From: Fergal Daly (fergal at domain esatclear.ie)
Date: Wed 17 May 2000 - 15:29:00 IST
At 15:16 17/05/00, lbedford at domain wbtsystems.com wrote:
>On Wed, May 17, 2000 at 03:09:56PM +0100, John P. Looney wrote:
> > Yes. If you give them the executable, they should be provided with
> > source, and the license, if they ask for it.

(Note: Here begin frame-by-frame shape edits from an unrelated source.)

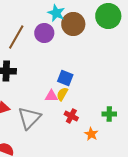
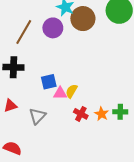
blue square: (65, 78) -> (49, 82), moved, turned -35
gray triangle: (29, 118) -> (37, 116), size x0.7
orange star: (91, 134) -> (102, 114), moved

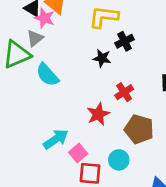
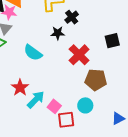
cyan semicircle: (47, 75) -> (33, 53), moved
red cross: (124, 92) -> (79, 55), size x1.5
red star: (98, 114) -> (20, 88), moved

>Hmm, I'm not convinced on this matter... GPL doesn't guarantee that you
>have to give someone the program. So, giving it to people in the company
>for internal use should be okay. The company can then restrict who you
>can give the software to... so I couldn't give it to someone outside
>the company.
There are a couple of issues:
Does the ability to run the binary mean the program has been distributed to
you? Kate reckons yes, but what about if you run it by activating a CGI
script (or over X as Aaron just pointed out). One could argue that the
program is no longer running on your PC, but the PC in front of you in work
isn't your PC either.
Also if the "if they ask for it" only applies to source, the GPL says you
must include one of either the source, a written offer or the information
about the offer you received. Doesn't this mean that every time you install
a GPL program you must _give_ all users who could potentially use it one of
the above, not just _give if they ask_. Bit of a pain for users and admins.